Being a relatively early work, Umezu's art here hasn't yet become so manic and effective. I've never found Umezu's visuals to be quite as stiff as some do - his propulsive storytelling goes a long way toward curing the halting nature of some of his character action. However, the comparatively staid pacing of these stories brings out the stilted nature of some of his action. He does manage some ink-heavy atmospherics, and does show signs of the keen grasp of build-and-release visual action he'd later flaunt, with one particular splash page effective enough that it served as the cover to a Japanese Perfection! edition of the material, although the garish coloring kinda hides all the snakes (and what's the point of that?!).



It's sometimes awkward work, undeniably old-fashioned, and formulaic even within its own contours as a story collection. I suspect there's a lot of smaller, lesser horror works dotting Umezu's '60s bibliography, the kind of stuff that needs a healthy backing of available, major work to bolster it. I wonder if Umezu's Orochi series might provide a bridge; the final installment of the sequence, Orochi: Blood,was the first Umezu work ever seen in English, released by VIZ in 2002. As it went with the artist until recently, no more of the work was ever seen.

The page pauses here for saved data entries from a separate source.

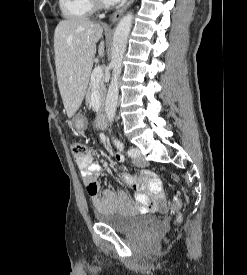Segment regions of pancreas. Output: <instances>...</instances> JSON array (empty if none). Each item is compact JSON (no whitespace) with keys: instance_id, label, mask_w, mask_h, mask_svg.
<instances>
[{"instance_id":"obj_1","label":"pancreas","mask_w":247,"mask_h":275,"mask_svg":"<svg viewBox=\"0 0 247 275\" xmlns=\"http://www.w3.org/2000/svg\"><path fill=\"white\" fill-rule=\"evenodd\" d=\"M94 91H97L99 100H100V105H103L104 100H105L106 89H105L104 81L102 79L98 83L90 81L89 87H88V90L86 93V103L87 104H90L91 96ZM98 116H99V114H98Z\"/></svg>"}]
</instances>
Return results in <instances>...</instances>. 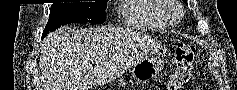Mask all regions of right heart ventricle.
Listing matches in <instances>:
<instances>
[{
	"instance_id": "right-heart-ventricle-1",
	"label": "right heart ventricle",
	"mask_w": 237,
	"mask_h": 90,
	"mask_svg": "<svg viewBox=\"0 0 237 90\" xmlns=\"http://www.w3.org/2000/svg\"><path fill=\"white\" fill-rule=\"evenodd\" d=\"M125 7H118V14L123 15V26L138 29H168L170 26L157 14H171V2L161 0H124ZM131 63V62H129ZM130 68V67H129Z\"/></svg>"
}]
</instances>
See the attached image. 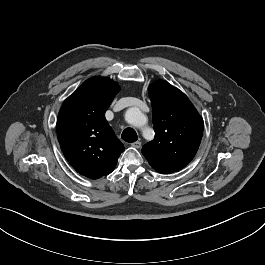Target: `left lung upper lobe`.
Returning <instances> with one entry per match:
<instances>
[{
    "label": "left lung upper lobe",
    "mask_w": 265,
    "mask_h": 265,
    "mask_svg": "<svg viewBox=\"0 0 265 265\" xmlns=\"http://www.w3.org/2000/svg\"><path fill=\"white\" fill-rule=\"evenodd\" d=\"M155 138L145 144L142 154L161 174L177 172L195 156L204 123L188 97L166 81L149 88Z\"/></svg>",
    "instance_id": "1"
}]
</instances>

It could come back. After all, VIZ's Classroom will be out of session as of April 2008. Although I'd particularly like to see his 1986-89 seinen opus Left Hand of God, Right Hand of the Devil. And hey, I've been begging for his 1990-95 career capstone Fourteen since 2005, although I suspect its 20-volume length might spook publishers more than anyone else. Still, I need more from this man; if we're going this far into the past, I want to see how he existed in approach of the present. Don't leave him stranded, publishers.